This project was built using RDKIT, Flask, Microsoft Azure, Docker, and Scikit-learn. The model was trained using the TOX21 dataset with about ~8000 molecules. An in-depth write up can be found here with details including correcting class-imbalance, different classifeirs used, performance metrics, and the theory behind the project.
The web app is now hosted on Render as the cost of Microsoft Azure is much higher.
The Toxicology in the 21st Century program, or Tox21, is a unique collaboration between several federal agencies to develop new ways to rapidly test whether substances adversely affect human health. Substances assayed in Tox21 include a diverse range of products such as: commercial chemicals, pesticides, food additives/contaminants, and medical compounds.
The p53 gene encodes a protein of the same name and is known as a tumor-suppressor protein. The p53 protein is expressed in cells when they undergo DNA damage — which can transform a normal cell into a cancerous one. To counteract the effects, p53 can cause growth arrest, repair DNA, or begin the process of cell death. Therefore, when DNA damage occurs, there is a significant increase in p53 expression. This increase in protein expression is a good indicator of irregular cell health. The Tox21 data was generated by testing cell lines which produce a florescent reporter gene product under the control of p53 cellular machinery. By measuring levels of the reporter gene product against various compounds, researchers were able to determine whether a compound was an agonist (activator) of the p53 pathway or not.

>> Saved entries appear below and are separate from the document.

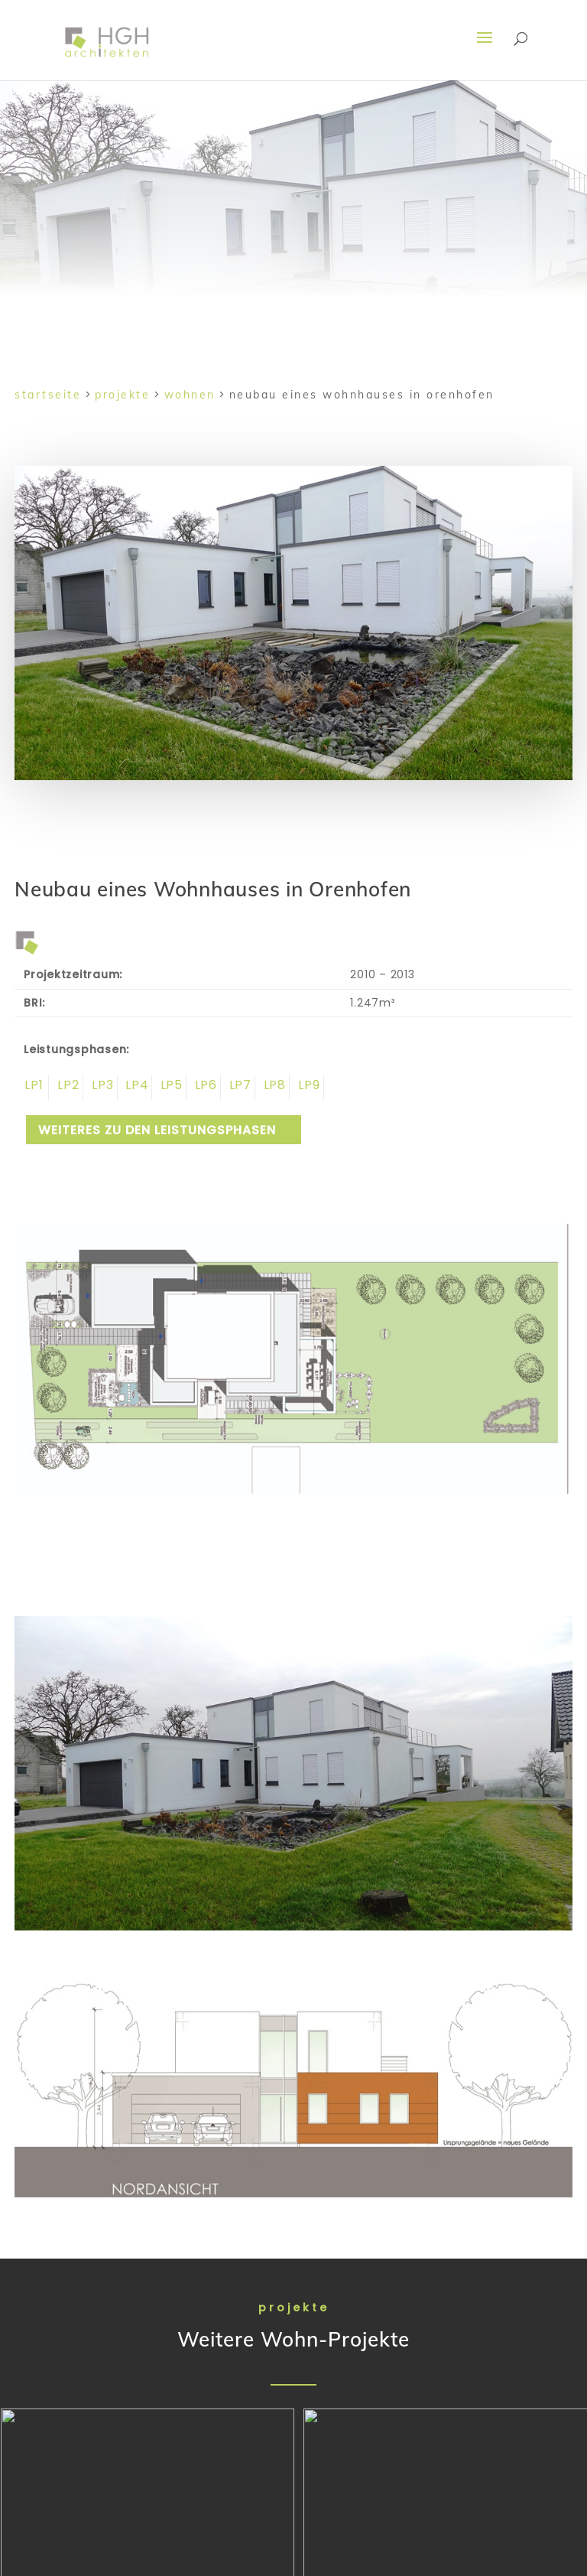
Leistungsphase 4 (135, 1087)
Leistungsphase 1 (32, 1087)
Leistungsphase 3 (100, 1087)
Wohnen (190, 395)
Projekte (122, 395)
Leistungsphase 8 (272, 1087)
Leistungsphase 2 (66, 1087)
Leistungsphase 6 (203, 1087)
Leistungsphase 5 (169, 1087)
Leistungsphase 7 (238, 1087)
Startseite (48, 395)
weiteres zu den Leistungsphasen (157, 1130)
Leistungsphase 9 (307, 1087)
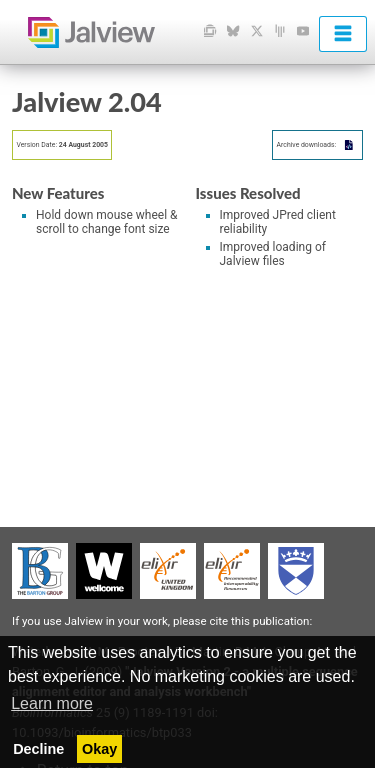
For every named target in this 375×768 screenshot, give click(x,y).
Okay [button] (99, 749)
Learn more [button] (52, 703)
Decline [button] (38, 749)
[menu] (343, 34)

Fingerprinting is a way to represent molecular structure and properties as binary bit strings (0’s and 1's). This representation was initially developed and applied to searching databases for molecules with a specific substructure — but it can also be applied to machine learning. A hash function is a random number generator and is applied to each feature of a molecule, such as the types of bonds and molecules present, which means that they act as seeds to the function.